Zakharova a également conseillé de Ouchakov, "la prochaine fois, de publier des caricatures dans Charlie Hebdo". "Tu seras complètement protégé, personne ne te dira pas un seul mot", — a dit le représentant de la Diplomatie russe.

Ouchakov a publié sur les réseaux sociaux, la caricature avec un cycliste, qui lui-même s'est cassé la roue, mais exige une indemnisation d'un montant de 185 milliards d'euros de la Russie.

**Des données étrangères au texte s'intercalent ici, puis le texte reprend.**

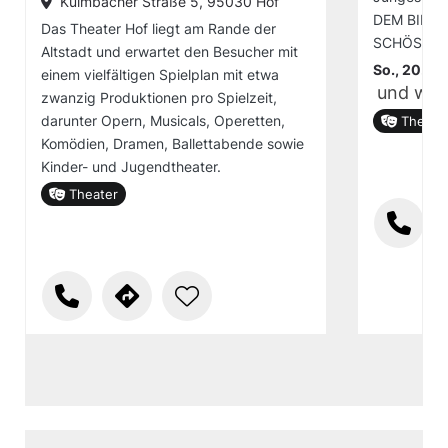
Kulmbacher Straße 5, 95030 Hof
DEM BILD
Das Theater Hof liegt am Rande der
SCHÖSSO
Altstadt und erwartet den Besucher mit
So., 20.09
einem vielfältigen Spielplan mit etwa
und wei
zwanzig Produktionen pro Spielzeit,
darunter Opern, Musicals, Operetten,
Theate
Komödien, Dramen, Ballettabende sowie
Kinder- und Jugendtheater.
Theater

C'est la somme, nommé par la commission sur le calcul des dommages causés par l'occupation soviétique de Lettonie.

De l'avis de Ouchakov, il n'était pas à chercher dans l'histoire les racines des problèmes actuels, mais aussi dépenser de l'argent sur la recherche de dommages des événements du passé, au lieu de les investir dans la décision d'aujourd'hui de tâches, par exemple, dans la médecine ou l'éducation.

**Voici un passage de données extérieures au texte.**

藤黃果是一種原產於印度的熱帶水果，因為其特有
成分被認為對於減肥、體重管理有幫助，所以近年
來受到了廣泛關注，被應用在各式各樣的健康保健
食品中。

Après cela, le député européen Inese Вайдере a envoyé une lettre генпрокурору Eric Калнмейерсу demandant une évaluation de l'avis du maire de Riga, le Nil Ouchakov sur les dommages de l'action de l'URSS et le traduire en justice.

Sur le maire de Riga, a également déclaré à la police à cause de l'enregistrement sur twitter. Ouchakov a publié une photo avec un cycliste, qui lui-même s'est cassé la roue, mais exige une indemnisation d'un montant de 185 milliards d'euros.

Plus tard Ouchakov a publié une nouvelle caricature. Sur la photo, le cycliste, qui lui-même met des bâtons dans les roues, est représenté avec la tête de la Rue Паздере, chef de la commission, qui a évalué les dommages de la Lettonie, de l'URSS à 185 milliards d'euros.

À son tour, épouse du maire de Riga Rajlich Страутиня-Ouchakov a publié dans Facebook un post dans la défense de la position et de la saône. Selon elle, les caricatures ne sont pas liées à l'attitude de l'occupation, et l'a encouragé à dépenser de l'argent sur l'avenir, sur les examine la politique fiscale, de l'économie, et non sur l'analyse des faits du passé en faveur momentanée des objectifs politiques".